▸ Your instructions: Look for "Sau khi dán xong toàn bộ, thợ" in the entries below. Write out that line and all later lines exactly, ending with the final one.

▸ Extracted page text data:
....................

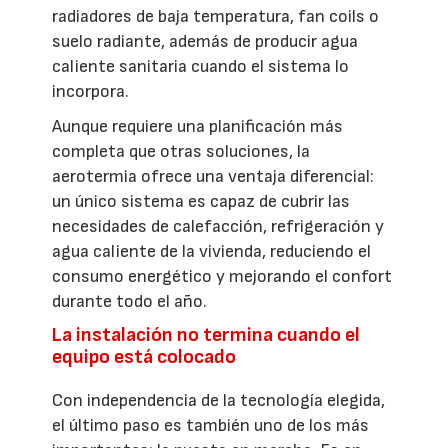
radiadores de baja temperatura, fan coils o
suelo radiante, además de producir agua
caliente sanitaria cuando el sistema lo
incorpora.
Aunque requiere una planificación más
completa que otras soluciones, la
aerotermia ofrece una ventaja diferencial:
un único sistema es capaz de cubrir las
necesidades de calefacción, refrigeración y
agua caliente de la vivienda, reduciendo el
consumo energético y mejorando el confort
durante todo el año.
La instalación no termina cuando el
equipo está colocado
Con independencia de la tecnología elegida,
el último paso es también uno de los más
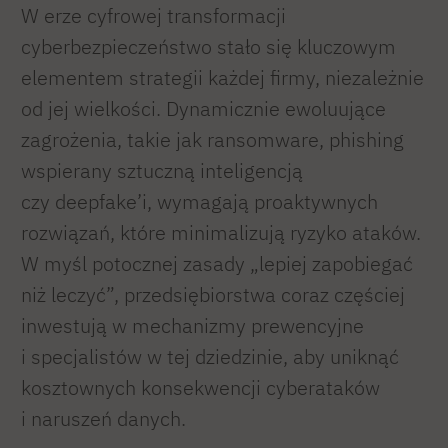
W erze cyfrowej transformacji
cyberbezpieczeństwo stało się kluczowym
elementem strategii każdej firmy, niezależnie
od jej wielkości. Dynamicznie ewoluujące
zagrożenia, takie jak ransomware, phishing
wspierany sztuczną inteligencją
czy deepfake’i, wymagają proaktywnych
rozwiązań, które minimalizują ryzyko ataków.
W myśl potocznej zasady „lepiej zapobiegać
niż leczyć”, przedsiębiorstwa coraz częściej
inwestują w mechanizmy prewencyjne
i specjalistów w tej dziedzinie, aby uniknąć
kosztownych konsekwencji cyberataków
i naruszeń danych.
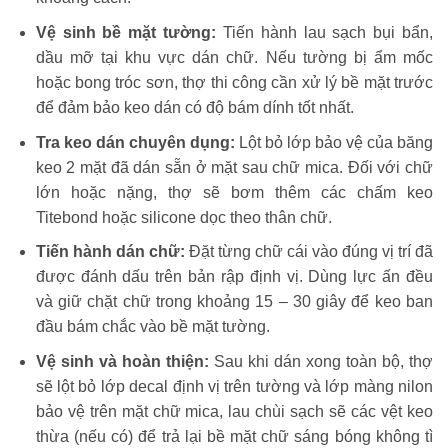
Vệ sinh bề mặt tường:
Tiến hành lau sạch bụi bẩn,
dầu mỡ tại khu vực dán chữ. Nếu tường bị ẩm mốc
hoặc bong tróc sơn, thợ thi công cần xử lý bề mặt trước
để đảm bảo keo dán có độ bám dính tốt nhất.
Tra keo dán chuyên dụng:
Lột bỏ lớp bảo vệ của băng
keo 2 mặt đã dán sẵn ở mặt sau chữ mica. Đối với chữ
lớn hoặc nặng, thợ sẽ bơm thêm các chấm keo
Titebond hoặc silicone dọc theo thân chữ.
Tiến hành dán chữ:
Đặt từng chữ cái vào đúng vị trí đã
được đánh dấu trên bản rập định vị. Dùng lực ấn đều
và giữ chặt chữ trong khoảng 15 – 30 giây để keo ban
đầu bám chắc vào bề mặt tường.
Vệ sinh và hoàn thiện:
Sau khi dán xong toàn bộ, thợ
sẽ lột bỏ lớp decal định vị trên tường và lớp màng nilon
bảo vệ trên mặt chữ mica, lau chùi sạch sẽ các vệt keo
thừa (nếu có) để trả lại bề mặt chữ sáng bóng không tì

....................

▸ Solution to this problem:
Sau khi dán xong toàn bộ, thợ
sẽ lột bỏ lớp decal định vị trên tường và lớp màng nilon
bảo vệ trên mặt chữ mica, lau chùi sạch sẽ các vệt keo
thừa (nếu có) để trả lại bề mặt chữ sáng bóng không tì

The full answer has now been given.